Further, for percentage of alignment: (1) "cheloe" aligns
with 80% of "hello" (i.e., 4/5 symbols), and (2) "hello"
aligns with 67% of "cheloe" (i.e., 4/6 symbols).
[0046]If |A| is much larger than |B|, then B will likely have a
relatively large percentage, while A will have a relatively lower
percentage. If A and B are both non-trivial (i.e., both relatively
large) and both have a high degree of similarity, then they are
likely variants of each other. For example, a threshold of 80% indicates
that a sequence is reused and thus corresponds to a known or pre-existing
function subject to one or more licenses.
[0047]Exemplary embodiments in accordance with the present invention
compare single letters or symbols. For instance, two elements are
considered to be the same if the strings are identical. In one embodiment,
the strings are lines from code, such as source code, decompiled
assembly code, etc.
[0048]According to block 250, similar matches are logged, stored,
and/or provided to a user. After the comparison, a list of matches
exists. This list shows detailed matches (example, down to function
level) and provides one or more of summaries, ranges, patterns,
etc. The log can include extreme matches with many tokens. Small
tokens can include a dozen tokens or fewer. Larger tokens can include
hundreds or thousands of tokens. Matches, thus, can include a few
tokens or thousands of tokens. In one exemplary embodiment, all
files are identified as being a match when the total number of matching
tokens (from all function comparisons) is greater than a specified
threshold (example, greater than one thousand tokens).
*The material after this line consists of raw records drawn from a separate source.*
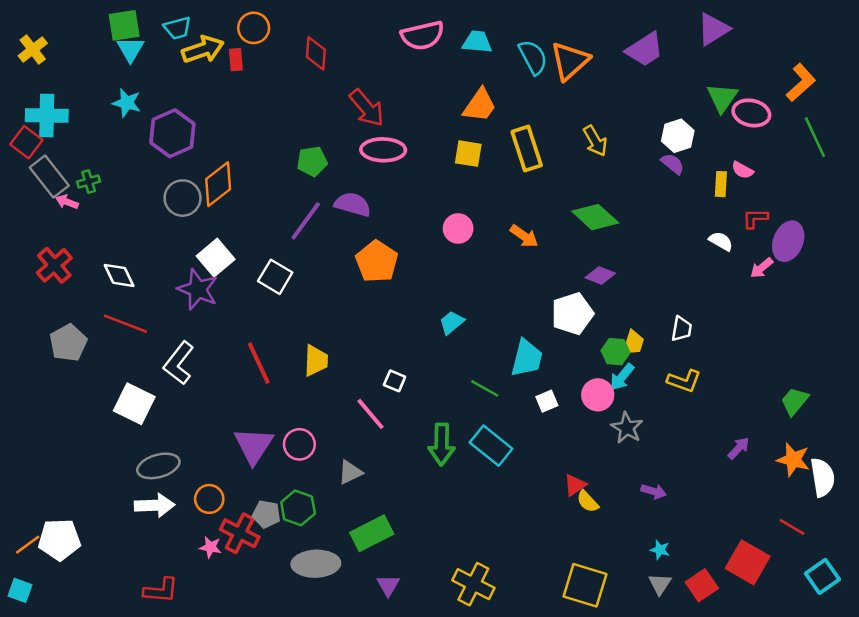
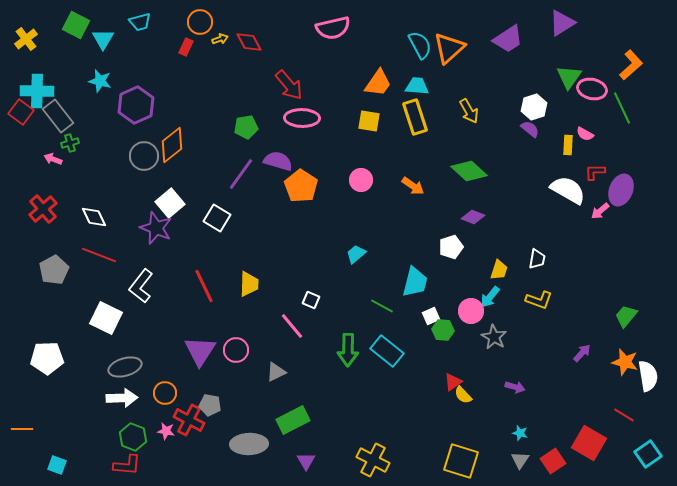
green square: (124, 25) -> (76, 25), moved, turned 36
cyan trapezoid: (477, 42) -> (417, 86), moved
yellow arrow: (203, 49) -> (220, 39), moved, size x0.5
red diamond: (316, 53) -> (249, 42), turned -32
red rectangle: (236, 60) -> (186, 47), turned 30
green line: (815, 137) -> (622, 108), moved
gray rectangle: (49, 176) -> (58, 116), moved
white semicircle: (721, 241) -> (568, 190), size x1.8
orange pentagon: (377, 262) -> (301, 186), moved
white pentagon: (572, 314) -> (451, 247), size x0.7
green hexagon: (616, 352) -> (443, 330), moved
green hexagon: (298, 508) -> (133, 437), moved
white pentagon: (59, 540) -> (47, 358), moved
orange line: (28, 545) -> (22, 429), turned 35
cyan square: (20, 590) -> (57, 465), moved

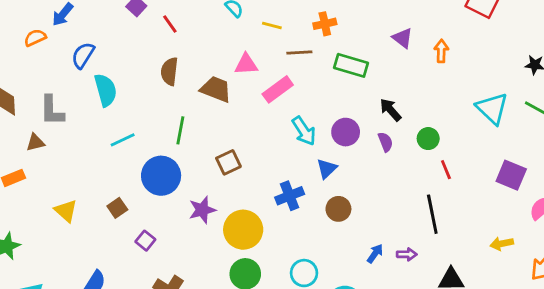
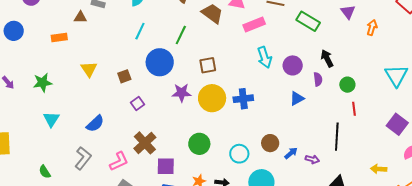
cyan line: (123, 140) -> (140, 31), turned -54
blue triangle: (327, 169) -> (297, 98), moved
brown circle: (338, 209) -> (270, 143), moved
yellow circle: (243, 230) -> (212, 98), moved

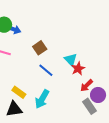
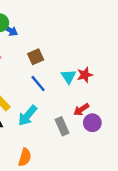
red star: (78, 69) -> (85, 75), moved
gray rectangle: (90, 106) -> (62, 126), moved

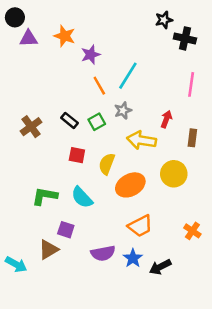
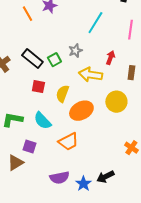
cyan line: (128, 76) -> (95, 23), moved
orange line: (99, 86) -> (27, 14), moved
black rectangle: (70, 120) -> (32, 59), size x1.5
orange trapezoid: (140, 226) -> (68, 142), moved
purple semicircle: (103, 253) -> (59, 178), moved
blue star: (133, 258) -> (83, 184), moved

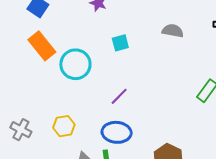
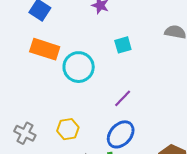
orange rectangle: (42, 46) -> (45, 49), turned -32
blue ellipse: (117, 132) -> (121, 134), turned -52

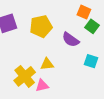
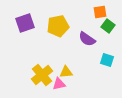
orange square: (84, 12) -> (100, 12), turned -32
yellow triangle: (47, 64) -> (66, 72), moved

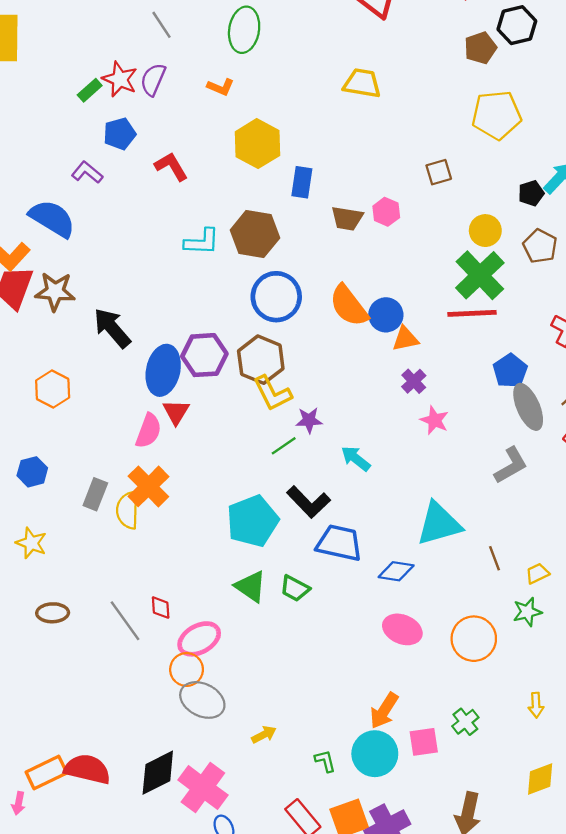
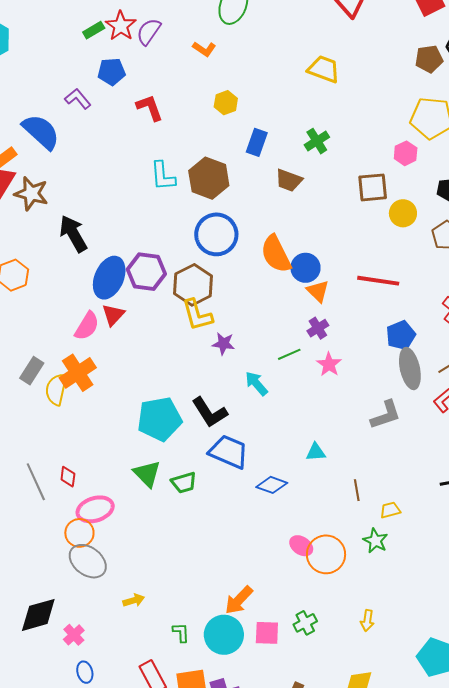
yellow hexagon: (257, 144) -> (226, 103), size x0.6
brown square: (439, 172) -> (373, 187), moved, size x1.4
pink hexagon: (386, 212) -> (406, 153), moved
cyan L-shape: (202, 242) -> (163, 176), turned 72
green cross: (480, 275) -> (317, 141), moved, size x0.6
orange triangle: (405, 339) -> (318, 291), turned 45
green line: (284, 446) -> (289, 354), moved
cyan triangle: (439, 524) -> (316, 452), size x0.5
green trapezoid: (295, 588) -> (184, 483), turned -56
green star: (527, 612) -> (375, 541), turned 30
pink ellipse: (402, 629) -> (301, 546), moved, size x0.7
pink cross: (203, 788) -> (74, 635), size x0.5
[0049]The log can also include extreme matches with many functions.
For instance, programmers will often copy more than one function
from code (often, they copy or modify many functions). Thus, a check
or verification is made to determine whether many functions (even
functions with few tokens) appear to originate from the same files.
If two files have similar functions, then they are likely similar.
In one exemplary embodiment, a threshold value is approximately
ten. For instance, if there are .gtoreq.10 similar functions between
two files, then they are likely due to code reuse.
[0050]Embodiments in accordance with the present invention compare
two or more functions (or sets of tokens derived from the functions)
to determine a similarity between the functions. Given two source
code files of the same language, a determination is made as to whether
similar functions exist. Further, embodiments of the invention are
also applicable to binary files and text files. For instance, given
two binary files, a determination is made as to whether the object
codes are similar. Here, similar operation code sequences generally
require similar source code. For textual comparisons, each paragraph
or text block is considered a function. Each word is a token (example,
use a case insensitive approach and remove non-word characters).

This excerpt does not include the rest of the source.